Pharmacy-benefit managers (PBMs) are reportedly directing patients toward more expensive medications and restricting their access to pharmacies, according to a recent report from the House Committee on Oversight and Accountability.
This report, which was obtained by the Wall Street Journal, follows a 32-month inquiry by the committee prior to a hearing featuring executives from the country’s leading PBMs.
PBMs act as third-party administrators for prescription drug plans on behalf of health insurers. They negotiate with drug manufacturers regarding the prices that health plans pay for medications, as well as determine patients’ out-of-pocket costs.
Express Scripts, OptumRx from UnitedHealth Group, and CVS Health’s Caremark are the three largest PBMs in the U.S., collectively managing about 80% of the prescriptions filled nationwide.
The committee’s findings indicated that PBMs have formulated preferred drug lists that favor higher-priced brand-name drugs over more affordable options. For instance, the report highlights emails from Cigna staff discouraging the use of less expensive alternatives to Humira, a treatment for arthritis and other autoimmune diseases that cost around $90,000 annually.
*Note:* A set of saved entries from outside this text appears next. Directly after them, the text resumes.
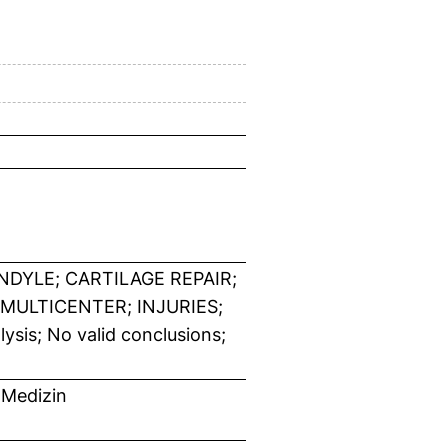
DYLE; CARTILAGE REPAIR;
MULTICENTER; INJURIES;
sis; No valid conclusions;
 Medizin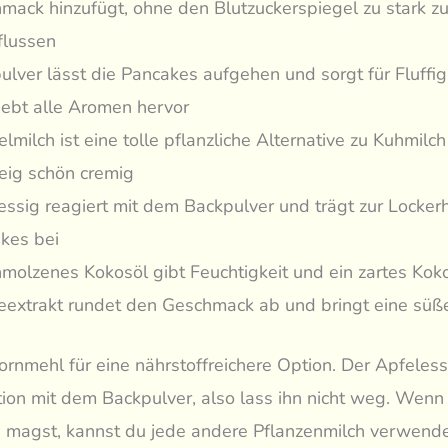
mack hinzufügt, ohne den Blutzuckerspiegel zu stark z
flussen
ulver lässt die Pancakes aufgehen und sorgt für Fluffig
hebt alle Aromen hervor
lmilch ist eine tolle pflanzliche Alternative zu Kuhmilc
eig schön cremig
essig reagiert mit dem Backpulver und trägt zur Lockerh
kes bei
molzenes Kokosöl gibt Feuchtigkeit und ein zartes Ko
leextrakt rundet den Geschmack ab und bringt eine süße
rnmehl für eine nährstoffreichere Option. Der Apfelessi
tion mit dem Backpulver, also lass ihn nicht weg. Wenn
 magst, kannst du jede andere Pflanzenmilch verwend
At the time, there was a biosimilar available for approximately half that price.
Additionally, Express Scripts informed patients that filling a prescription at a local pharmacy would generally cost them more than obtaining a three-month supply from their affiliated mail-order service, which the committee noted restricted patients’ pharmacy choices.
Earlier this month, the U.S. Federal Trade Commission (FTC) released a similar report indicating that increasing integration among PBMs allows the largest six players to manage nearly 95% of all prescriptions in the U.S.
The situation raises serious concerns. The FTC stated, “The leading PBMs now exert considerable power over Americans’ access to and affordability of prescription drugs,” and highlighted how vertically integrated PBMs could prioritize their own affiliate services, disadvantaging independent pharmacies and raising drug costs.
FTC Chair Lina M. Khan pointed out that these middlemen are “overcharging patients for cancer drugs,” generating additional revenue exceeding $1 billion.